[Task brief]:
The records below are to be retyped in full, without any alteration.

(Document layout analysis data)
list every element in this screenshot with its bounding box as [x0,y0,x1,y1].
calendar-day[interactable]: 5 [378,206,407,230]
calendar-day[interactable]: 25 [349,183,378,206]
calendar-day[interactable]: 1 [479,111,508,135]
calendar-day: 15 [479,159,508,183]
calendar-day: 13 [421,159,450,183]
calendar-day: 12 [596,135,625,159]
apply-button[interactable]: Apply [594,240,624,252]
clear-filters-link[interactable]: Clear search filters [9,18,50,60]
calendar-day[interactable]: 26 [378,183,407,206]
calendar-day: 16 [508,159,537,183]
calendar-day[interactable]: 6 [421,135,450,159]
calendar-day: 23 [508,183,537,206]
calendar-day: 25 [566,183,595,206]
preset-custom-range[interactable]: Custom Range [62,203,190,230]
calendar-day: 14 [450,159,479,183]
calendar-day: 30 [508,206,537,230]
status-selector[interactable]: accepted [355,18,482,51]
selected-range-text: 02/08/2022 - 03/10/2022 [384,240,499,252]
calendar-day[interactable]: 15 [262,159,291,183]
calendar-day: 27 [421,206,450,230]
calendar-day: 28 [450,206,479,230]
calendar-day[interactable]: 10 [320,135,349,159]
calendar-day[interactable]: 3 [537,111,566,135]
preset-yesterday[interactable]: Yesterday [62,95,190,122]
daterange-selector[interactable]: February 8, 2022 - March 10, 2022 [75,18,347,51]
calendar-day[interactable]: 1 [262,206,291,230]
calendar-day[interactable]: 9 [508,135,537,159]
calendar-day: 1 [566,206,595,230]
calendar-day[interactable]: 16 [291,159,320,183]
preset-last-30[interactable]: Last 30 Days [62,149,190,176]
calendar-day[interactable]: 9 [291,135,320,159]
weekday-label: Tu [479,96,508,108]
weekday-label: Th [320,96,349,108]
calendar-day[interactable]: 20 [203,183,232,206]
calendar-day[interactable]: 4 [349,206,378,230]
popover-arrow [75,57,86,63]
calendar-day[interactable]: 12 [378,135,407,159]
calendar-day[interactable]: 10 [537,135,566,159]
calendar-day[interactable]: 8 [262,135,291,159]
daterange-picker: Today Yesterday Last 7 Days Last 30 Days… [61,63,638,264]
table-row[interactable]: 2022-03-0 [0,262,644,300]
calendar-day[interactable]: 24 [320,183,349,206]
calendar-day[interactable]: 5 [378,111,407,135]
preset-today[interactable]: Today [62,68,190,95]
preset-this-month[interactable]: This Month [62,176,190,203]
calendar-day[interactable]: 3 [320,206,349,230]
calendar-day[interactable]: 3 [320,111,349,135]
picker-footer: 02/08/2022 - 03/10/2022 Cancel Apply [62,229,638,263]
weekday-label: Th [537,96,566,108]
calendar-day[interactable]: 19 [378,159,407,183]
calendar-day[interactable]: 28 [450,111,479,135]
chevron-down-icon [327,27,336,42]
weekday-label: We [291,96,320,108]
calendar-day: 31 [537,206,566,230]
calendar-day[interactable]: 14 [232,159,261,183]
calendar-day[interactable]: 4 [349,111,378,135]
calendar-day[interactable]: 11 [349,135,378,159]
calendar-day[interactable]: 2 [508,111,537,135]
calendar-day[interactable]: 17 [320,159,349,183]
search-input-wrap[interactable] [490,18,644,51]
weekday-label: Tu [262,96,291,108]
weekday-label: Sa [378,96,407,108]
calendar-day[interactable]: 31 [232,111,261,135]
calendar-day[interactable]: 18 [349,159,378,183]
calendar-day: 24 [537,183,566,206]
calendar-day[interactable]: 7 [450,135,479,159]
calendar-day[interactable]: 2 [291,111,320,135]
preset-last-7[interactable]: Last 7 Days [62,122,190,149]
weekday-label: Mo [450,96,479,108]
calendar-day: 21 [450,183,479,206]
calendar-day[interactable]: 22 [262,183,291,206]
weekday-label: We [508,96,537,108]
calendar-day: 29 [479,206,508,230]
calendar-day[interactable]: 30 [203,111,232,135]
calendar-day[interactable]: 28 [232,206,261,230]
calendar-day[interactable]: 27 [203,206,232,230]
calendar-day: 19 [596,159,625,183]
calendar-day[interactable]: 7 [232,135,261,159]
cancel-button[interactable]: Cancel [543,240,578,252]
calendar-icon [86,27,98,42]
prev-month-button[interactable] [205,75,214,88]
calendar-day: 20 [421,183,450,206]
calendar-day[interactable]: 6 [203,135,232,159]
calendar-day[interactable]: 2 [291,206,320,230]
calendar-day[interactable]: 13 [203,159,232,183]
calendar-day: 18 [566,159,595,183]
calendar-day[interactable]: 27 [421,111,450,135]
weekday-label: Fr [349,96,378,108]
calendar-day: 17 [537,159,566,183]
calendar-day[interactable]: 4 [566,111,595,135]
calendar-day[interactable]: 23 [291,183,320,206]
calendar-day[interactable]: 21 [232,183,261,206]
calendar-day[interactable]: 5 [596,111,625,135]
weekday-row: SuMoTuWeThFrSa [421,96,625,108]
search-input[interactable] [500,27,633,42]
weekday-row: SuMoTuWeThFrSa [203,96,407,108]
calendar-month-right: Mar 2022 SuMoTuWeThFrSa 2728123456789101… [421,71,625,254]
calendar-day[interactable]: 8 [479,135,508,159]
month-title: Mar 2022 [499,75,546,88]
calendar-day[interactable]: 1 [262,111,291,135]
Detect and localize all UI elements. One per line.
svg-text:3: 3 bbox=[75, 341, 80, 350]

[Your solution]:
list every element in this screenshot with its bounding box as [x0,y0,x1,y1].
calendar-day[interactable]: 5 [378,206,407,230]
calendar-day[interactable]: 25 [349,183,378,206]
calendar-day[interactable]: 1 [479,111,508,135]
calendar-day: 15 [479,159,508,183]
calendar-day: 13 [421,159,450,183]
calendar-day: 12 [596,135,625,159]
apply-button[interactable]: Apply [594,240,624,252]
clear-filters-link[interactable]: Clear search filters [9,18,50,60]
calendar-day[interactable]: 26 [378,183,407,206]
calendar-day: 16 [508,159,537,183]
calendar-day[interactable]: 6 [421,135,450,159]
calendar-day: 23 [508,183,537,206]
calendar-day: 25 [566,183,595,206]
preset-custom-range[interactable]: Custom Range [62,203,190,230]
calendar-day: 14 [450,159,479,183]
calendar-day: 30 [508,206,537,230]
status-selector[interactable]: accepted [355,18,482,51]
selected-range-text: 02/08/2022 - 03/10/2022 [384,240,499,252]
calendar-day[interactable]: 15 [262,159,291,183]
calendar-day: 27 [421,206,450,230]
calendar-day: 28 [450,206,479,230]
calendar-day[interactable]: 10 [320,135,349,159]
calendar-day[interactable]: 3 [537,111,566,135]
preset-yesterday[interactable]: Yesterday [62,95,190,122]
daterange-selector[interactable]: February 8, 2022 - March 10, 2022 [75,18,347,51]
calendar-day[interactable]: 1 [262,206,291,230]
calendar-day[interactable]: 9 [508,135,537,159]
calendar-day: 1 [566,206,595,230]
calendar-day[interactable]: 16 [291,159,320,183]
preset-last-30[interactable]: Last 30 Days [62,149,190,176]
calendar-day[interactable]: 9 [291,135,320,159]
weekday-label: Tu [479,96,508,108]
weekday-label: Th [320,96,349,108]
calendar-day[interactable]: 20 [203,183,232,206]
calendar-day[interactable]: 4 [349,206,378,230]
popover-arrow [75,57,86,63]
calendar-day[interactable]: 12 [378,135,407,159]
calendar-day[interactable]: 10 [537,135,566,159]
calendar-day[interactable]: 8 [262,135,291,159]
daterange-picker: Today Yesterday Last 7 Days Last 30 Days… [61,63,638,264]
table-row[interactable]: 2022-03-0 [0,262,644,300]
calendar-day[interactable]: 24 [320,183,349,206]
calendar-day[interactable]: 5 [378,111,407,135]
preset-today[interactable]: Today [62,68,190,95]
preset-this-month[interactable]: This Month [62,176,190,203]
calendar-day[interactable]: 3 [320,206,349,230]
calendar-day[interactable]: 3 [320,111,349,135]
picker-footer: 02/08/2022 - 03/10/2022 Cancel Apply [62,229,638,263]
weekday-label: Th [537,96,566,108]
calendar-day[interactable]: 19 [378,159,407,183]
calendar-day[interactable]: 28 [450,111,479,135]
chevron-down-icon [327,27,336,42]
weekday-label: We [291,96,320,108]
calendar-day: 31 [537,206,566,230]
calendar-day[interactable]: 14 [232,159,261,183]
calendar-day[interactable]: 4 [349,111,378,135]
calendar-day[interactable]: 11 [349,135,378,159]
calendar-day[interactable]: 2 [508,111,537,135]
calendar-day[interactable]: 17 [320,159,349,183]
search-input-wrap[interactable] [490,18,644,51]
weekday-label: Tu [262,96,291,108]
weekday-label: Sa [378,96,407,108]
calendar-day[interactable]: 31 [232,111,261,135]
calendar-day[interactable]: 18 [349,159,378,183]
calendar-day: 24 [537,183,566,206]
calendar-day[interactable]: 7 [450,135,479,159]
calendar-day[interactable]: 2 [291,111,320,135]
preset-last-7[interactable]: Last 7 Days [62,122,190,149]
weekday-label: Mo [450,96,479,108]
calendar-day: 21 [450,183,479,206]
calendar-day[interactable]: 22 [262,183,291,206]
weekday-label: We [508,96,537,108]
calendar-day: 29 [479,206,508,230]
calendar-day[interactable]: 30 [203,111,232,135]
calendar-day[interactable]: 28 [232,206,261,230]
calendar-day[interactable]: 27 [203,206,232,230]
calendar-day: 19 [596,159,625,183]
calendar-day[interactable]: 7 [232,135,261,159]
cancel-button[interactable]: Cancel [543,240,578,252]
calendar-icon [86,27,98,42]
prev-month-button[interactable] [205,75,214,88]
calendar-day: 20 [421,183,450,206]
calendar-day[interactable]: 6 [203,135,232,159]
calendar-day[interactable]: 2 [291,206,320,230]
calendar-day[interactable]: 13 [203,159,232,183]
calendar-day: 18 [566,159,595,183]
calendar-day[interactable]: 27 [421,111,450,135]
weekday-label: Fr [349,96,378,108]
calendar-day: 17 [537,159,566,183]
calendar-day[interactable]: 4 [566,111,595,135]
calendar-day[interactable]: 23 [291,183,320,206]
calendar-day[interactable]: 21 [232,183,261,206]
calendar-day[interactable]: 5 [596,111,625,135]
weekday-row: SuMoTuWeThFrSa [421,96,625,108]
search-input[interactable] [500,27,633,42]
weekday-row: SuMoTuWeThFrSa [203,96,407,108]
calendar-month-right: Mar 2022 SuMoTuWeThFrSa 2728123456789101… [421,71,625,254]
calendar-day[interactable]: 8 [479,135,508,159]
month-title: Mar 2022 [499,75,546,88]
calendar-day[interactable]: 1 [262,111,291,135]
Detect and localize all UI elements. One per line.
svg-text:3: 3 bbox=[75, 341, 80, 350]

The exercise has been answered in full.